Turning The Corner: Tips And Tricks To Get Out From The Corner Ring Ropes In Muay Thai

There is a common misconception in Muay Thai that the fighter showing the most aggression in a bout will impress the judges and alongside this view is the idea that fighting with your back on the ropes is a road to certain defeat. This, of course, isn’t true. You can defeat an aggressive fighter whilst on the back foot and even be pressed against the ropes. The only time an aggressive fighter has a real advantage in the ring is when they have their opponent pressed into the corner without the chance to evade or sidestep.

If you’ve ever been caught in the corner during sparring or in a fight then you will know that it is by far, the last place you want to be during a round. With your back pressed against the turnbuckle and no room to move, you can’t counter or offer an effective attack. When you reach this point, there is only one way out.

In this article, we are going to teach you how to escape the corner if you are trapped there during a fight. While the process is fairly simple, it can be incredibly dangerous and so we are going to give you some essential points to focus on to minimize the risk. While there is only one way to escape the corner once you are trapped within it, you have far more tools at your disposal that can be used before you are completely cornered.

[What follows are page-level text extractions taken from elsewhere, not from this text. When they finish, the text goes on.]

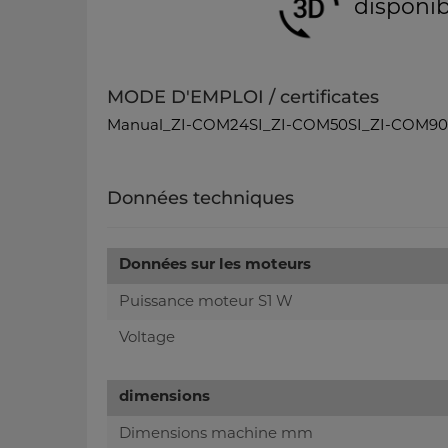
disponib
MODE D'EMPLOI / certificates
Manual_ZI-COM24SI_ZI-COM50SI_ZI-COM90
Données techniques
Données sur les moteurs
Puissance moteur S1 W
Voltage
dimensions
Dimensions machine mm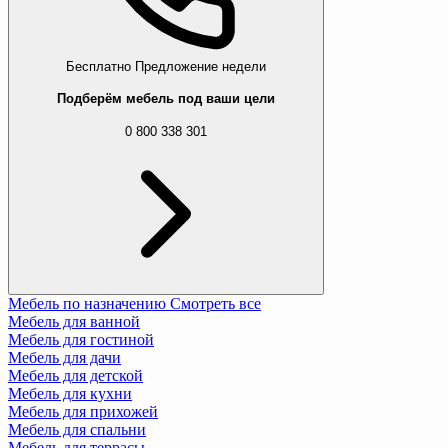
Бесплатно
Предложение недели
Подберём мебель под ваши цели
0 800 338 301
Мебель по назначению
Смотреть все
Мебель для ванной
Мебель для гостиной
Мебель для дачи
Мебель для детской
Мебель для кухни
Мебель для прихожей
Мебель для спальни
Мебель для террасы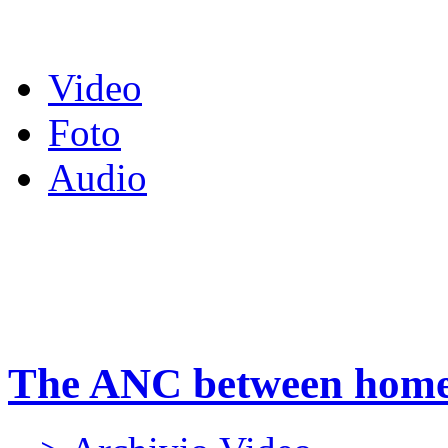
Video
Foto
Audio
The ANC between home 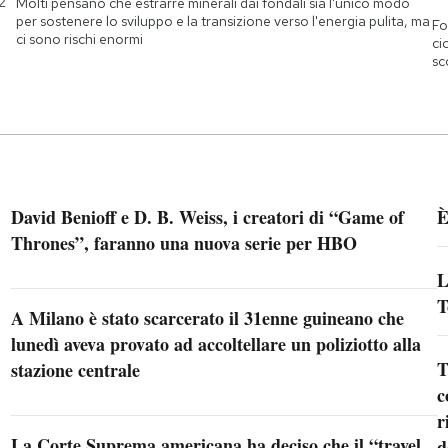
2
Molti pensano che estrarre minerali dai fondali sia l'unico modo
per sostenere lo sviluppo e la transizione verso l'energia pulita, ma
Fo
ci sono rischi enormi
ci
sc
David Benioff e D. B. Weiss, i creatori di “Game of
È
Thrones”, faranno una nuova serie per HBO
L
T
A Milano è stato scarcerato il 31enne guineano che
lunedì aveva provato ad accoltellare un poliziotto alla
T
stazione centrale
c
r
La Corte Suprema americana ha deciso che il “travel
d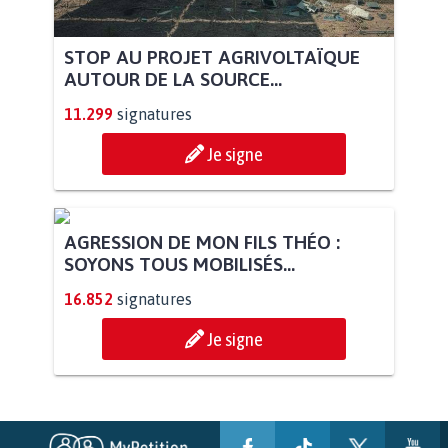
STOP AU PROJET AGRIVOLTAÏQUE
AUTOUR DE LA SOURCE...
11.299
signatures
Je signe
AGRESSION DE MON FILS THÉO :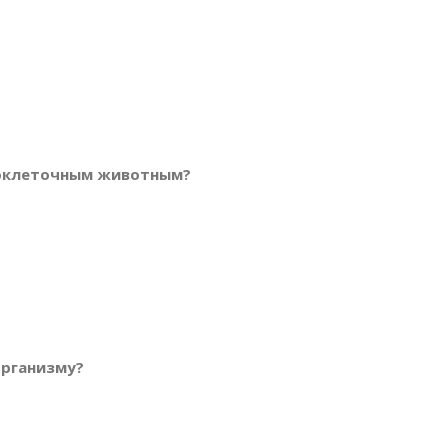
ноклеточным животным?
организму?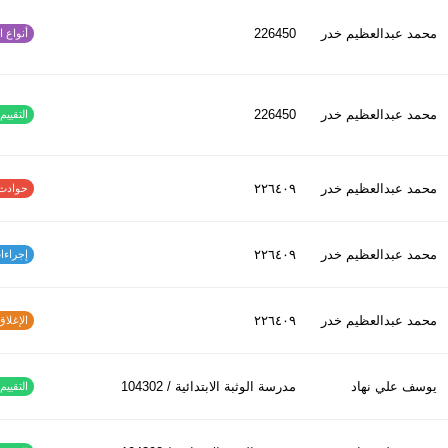
محمد عبدالعظیم خدر
226450
أنواع الح
محمد عبدالعظیم خدر
226450
التقييم ا
محمد عبدالعظیم خدر
٢٢٦٤٠٩
حوادث الاف
محمد عبدالعظیم خدر
٢٢٦٤٠٩
إجراءات س
محمد عبدالعظیم خدر
٢٢٦٤٠٩
الإغلاق و
يوسف علي نهاد
مدرسة الوثبة الابتدائية / 104302
التقييم ا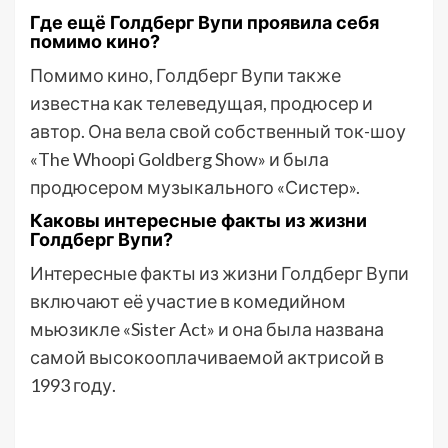
Где ещё Голдберг Вупи проявила себя
помимо кино?
Помимо кино, Голдберг Вупи также
известна как телеведущая, продюсер и
автор. Она вела свой собственный ток-шоу
«The Whoopi Goldberg Show» и была
продюсером музыкального «Систер».
Каковы интересные факты из жизни
Голдберг Вупи?
Интересные факты из жизни Голдберг Вупи
включают её участие в комедийном
мьюзикле «Sister Act» и она была названа
самой высокооплачиваемой актрисой в
1993 году.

So, before we describe the method of escape, we’ll also give you a few pointers on how to stop yourself from getting trapped in the corner altogether.


How To Prevent Yourself Getting Trapped In The Corner

The best way to escape the corner is to not get trapped there to begin with. When an aggressive opponent is backing you up, trying to shepherd you into the corner, there are a few options you can use to circle off and reclaim the centre-ring position.

Here are two simple options that you can use:


Feint Footwork

If your opponent is pressing forward, directly in front of you and you find yourself with your back directly in line with the corner then you’ll find that you have two equally-sized escape paths before you. You can try and move left or right to evade the corner post but, you’ll find that whichever way you move, your opponent will follow, cutting off your means of escape.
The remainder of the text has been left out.